Finstein soon tired of New Buffalo, left for Israel, then returned to found Reality Construction Company, the most politically radical of the communes. Reality courted Black Panthers and activists of color while eschewing peace and love. They told hippies to stay home and distanced themselves from “games of friendliness, unity, one humanity, cosmic cowboy bullshit.” Their militant, gun-toting ways were starkly out of step with a prevailing nonviolent ethos. Unsurprisingly, Reality did not last.
Subsequent waves of hippies gravitated to communes to explore a simple agrarian way of life, spirituality, drugs and free love — though not necessarily in that order. The Family, a commune occupying a rambling structure on Ranchitos Road, strongly believed in a polyamorous arrangement they called “group marriage.” A sizable contingent, including many women, looked to the communes as a place to raise healthy children outside the stultifying mainstream. Young families typically exited the communes quickly, frustrated as their hard work benefited freeloaders only around for the party, or for lack of anywhere else to go. Then as now, Taos was a place transients drifted in and out of, seemingly with the wind. The communes welcomed all comers with three meals a day, whether or not people worked for them.

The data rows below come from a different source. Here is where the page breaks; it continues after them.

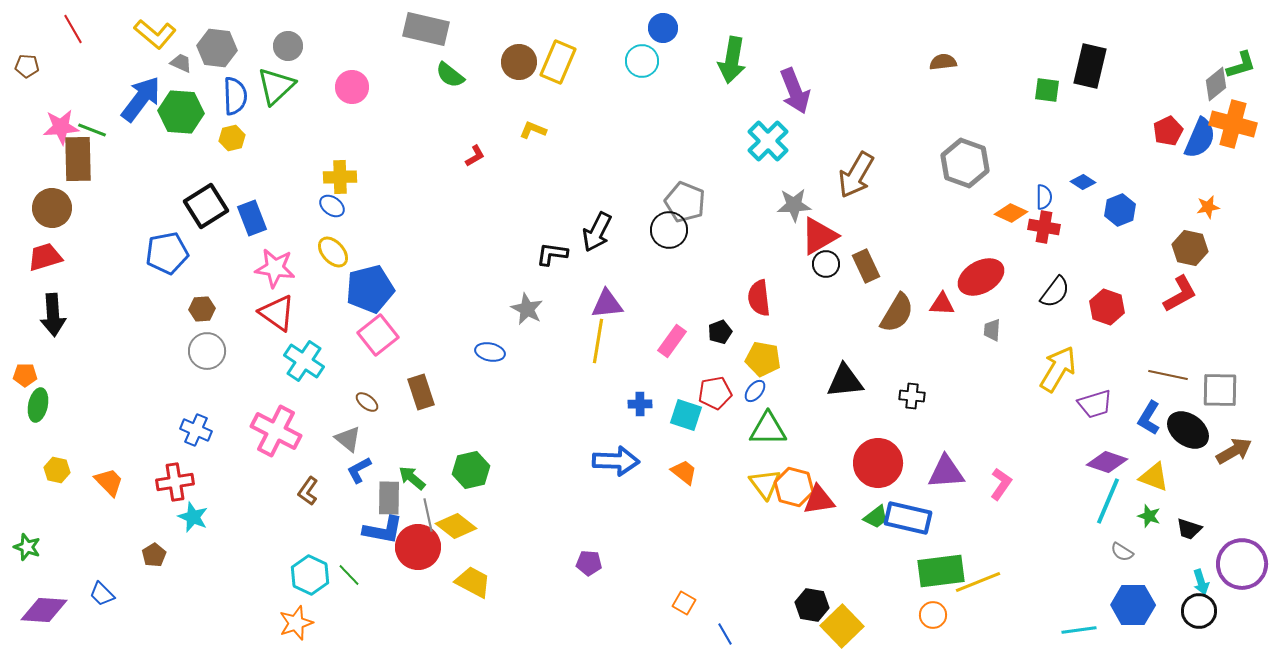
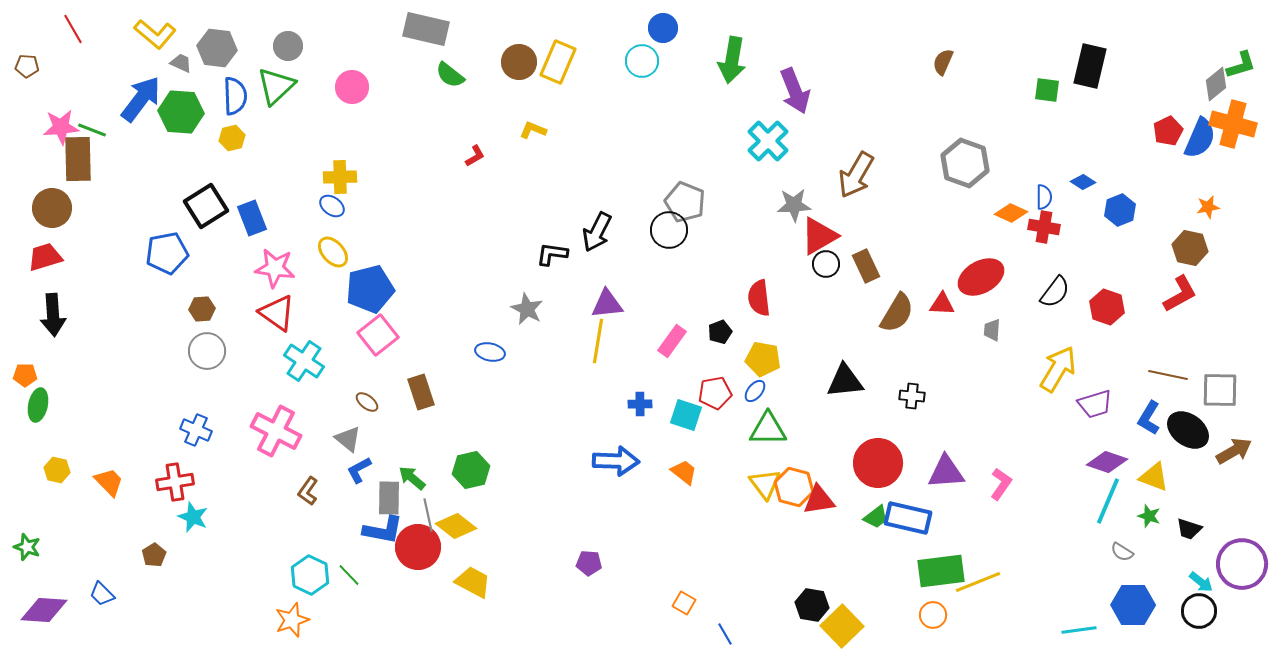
brown semicircle at (943, 62): rotated 60 degrees counterclockwise
cyan arrow at (1201, 582): rotated 35 degrees counterclockwise
orange star at (296, 623): moved 4 px left, 3 px up
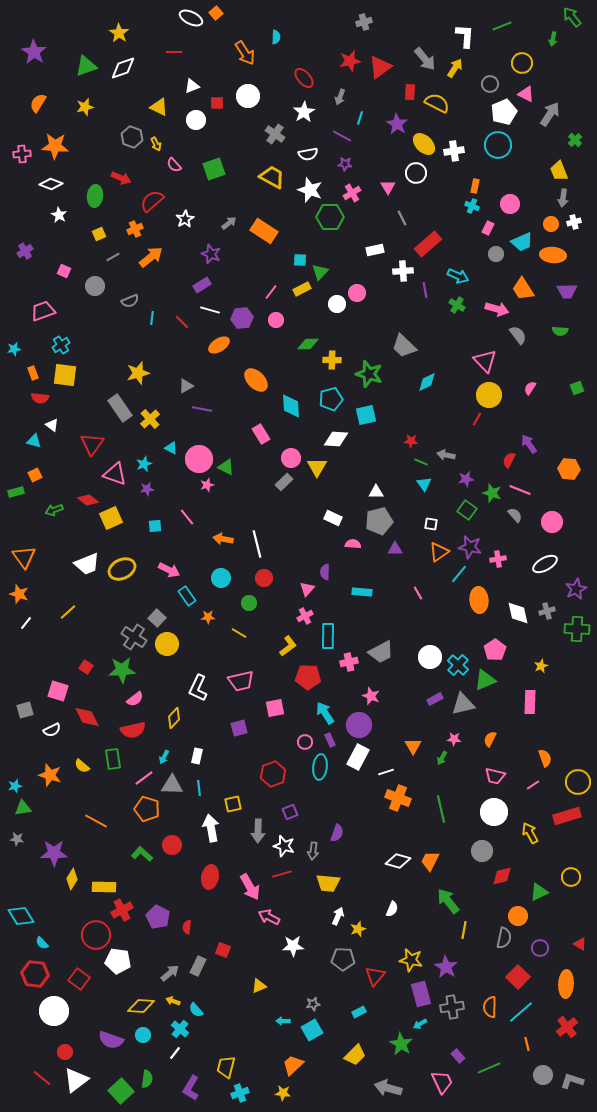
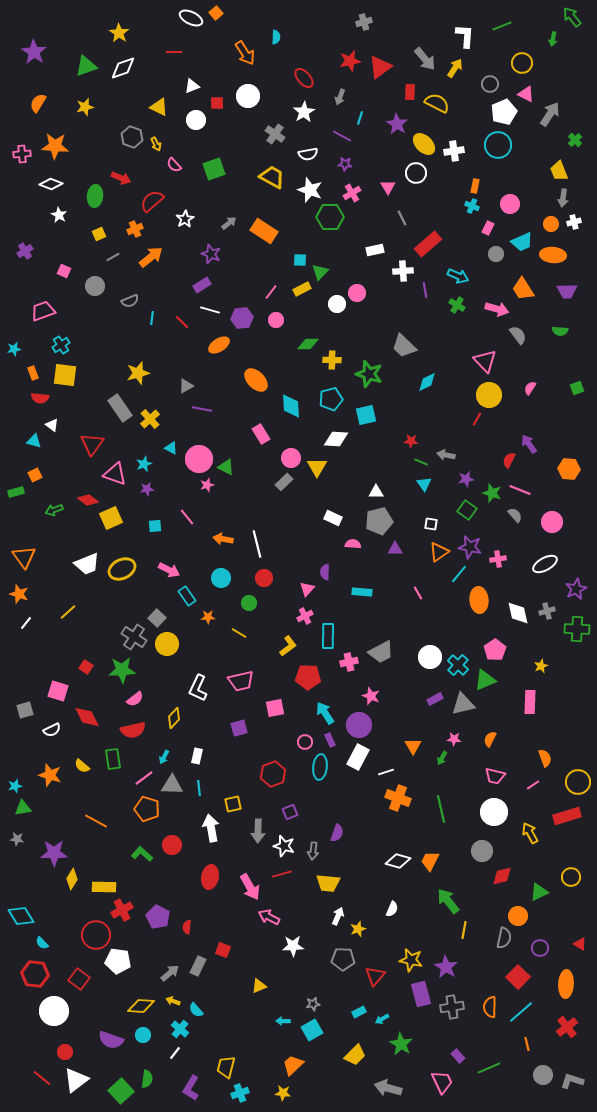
cyan arrow at (420, 1024): moved 38 px left, 5 px up
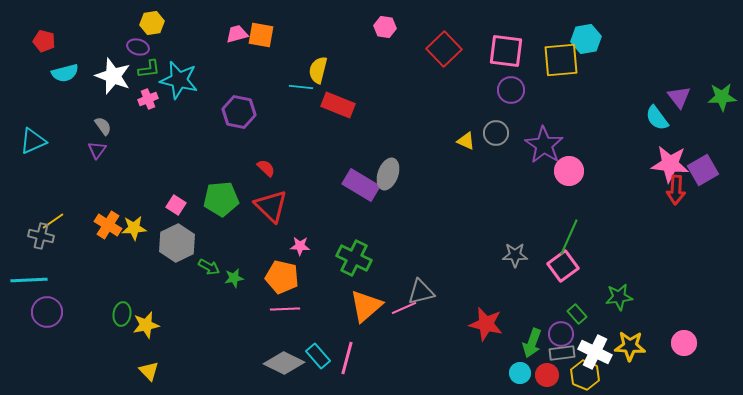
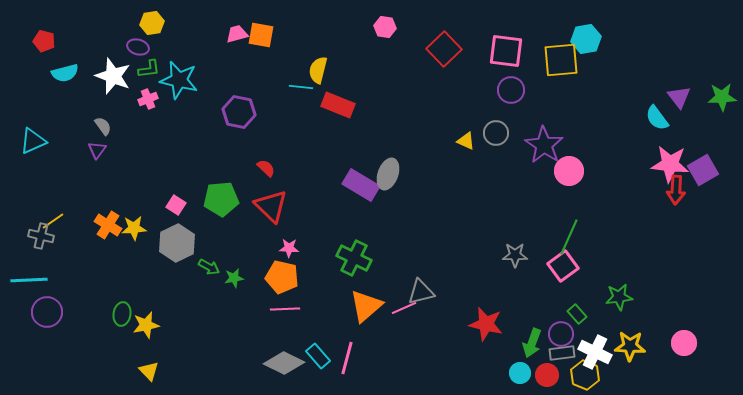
pink star at (300, 246): moved 11 px left, 2 px down
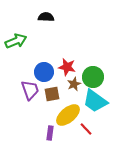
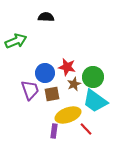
blue circle: moved 1 px right, 1 px down
yellow ellipse: rotated 20 degrees clockwise
purple rectangle: moved 4 px right, 2 px up
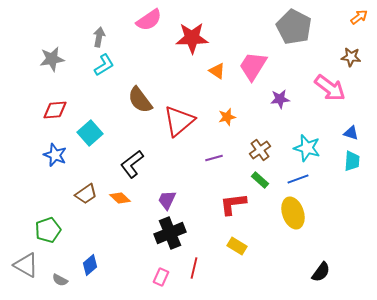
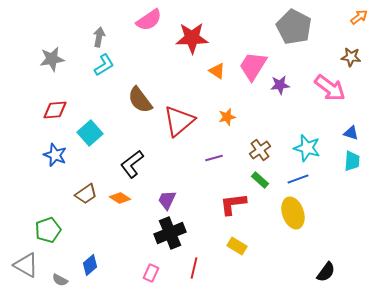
purple star: moved 14 px up
orange diamond: rotated 10 degrees counterclockwise
black semicircle: moved 5 px right
pink rectangle: moved 10 px left, 4 px up
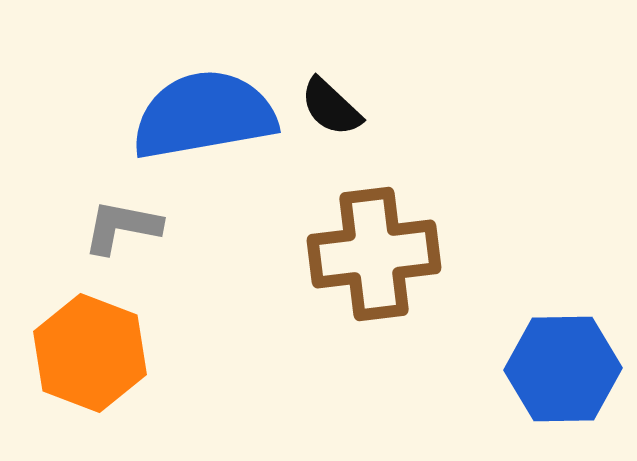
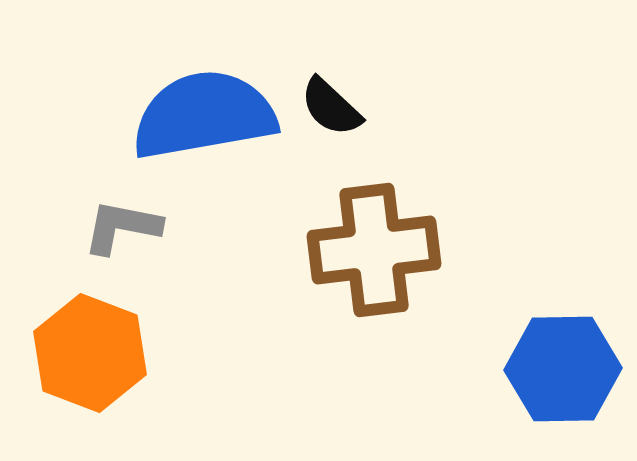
brown cross: moved 4 px up
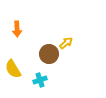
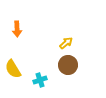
brown circle: moved 19 px right, 11 px down
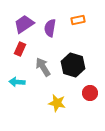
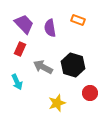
orange rectangle: rotated 32 degrees clockwise
purple trapezoid: rotated 80 degrees clockwise
purple semicircle: rotated 18 degrees counterclockwise
gray arrow: rotated 30 degrees counterclockwise
cyan arrow: rotated 119 degrees counterclockwise
yellow star: rotated 30 degrees counterclockwise
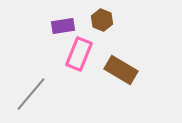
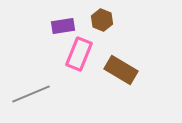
gray line: rotated 27 degrees clockwise
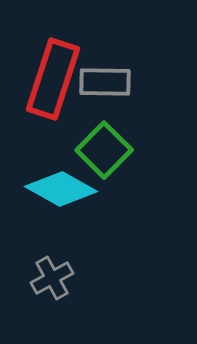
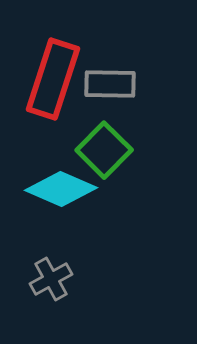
gray rectangle: moved 5 px right, 2 px down
cyan diamond: rotated 6 degrees counterclockwise
gray cross: moved 1 px left, 1 px down
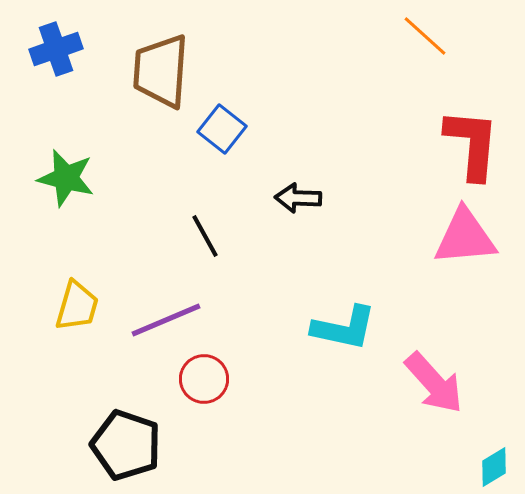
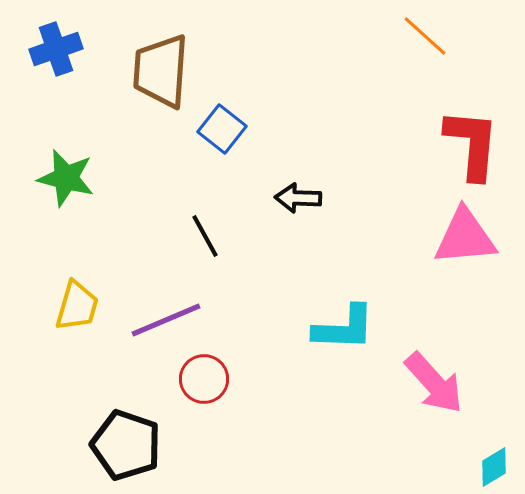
cyan L-shape: rotated 10 degrees counterclockwise
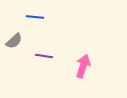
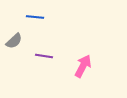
pink arrow: rotated 10 degrees clockwise
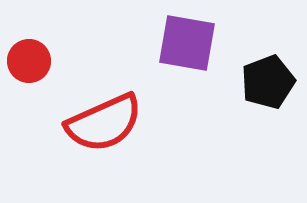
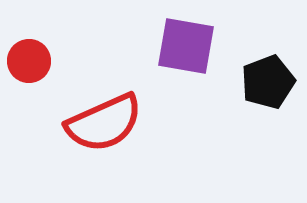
purple square: moved 1 px left, 3 px down
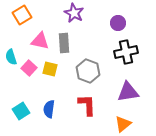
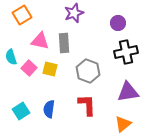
purple star: rotated 24 degrees clockwise
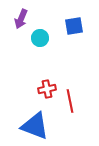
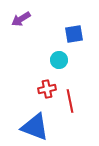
purple arrow: rotated 36 degrees clockwise
blue square: moved 8 px down
cyan circle: moved 19 px right, 22 px down
blue triangle: moved 1 px down
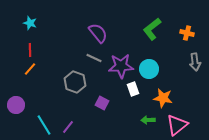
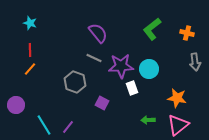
white rectangle: moved 1 px left, 1 px up
orange star: moved 14 px right
pink triangle: moved 1 px right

Area tourist maps guide a steady stream of visitors to museums and landmarks such as the D.H. Lawrence Ranch, San Francisco de Asís Church and Taos Pueblo. Not so for the communes. Though they beckon us with evocative names like Hog Farm, Lila, Lorien and Magic Tortoise, these places are now mainly accessible through oral history. The notable exception is Lama Foundation, a drug-free spiritual community started by Stephen and Barbara Durkee in 1967. Despite a devastating fire in 1996, Lama is the only organization born of the original commune period that is still a going concern. For a quick detox from electricity and screens, the rustic hermitages at Lama are well worth an overnight stay, and more extensive retreats are offered as well.
For those wishing to learn more about Lama, New Buffalo and the other communes from this colorful period of Taos’ history, Iris Keltz’s “Scrapbook of a Taos Hippie,” and “Voices of the Counterculture in the Southwest” (edited by Jack Loeffler and Davidson Meredith) are both excellent places to start.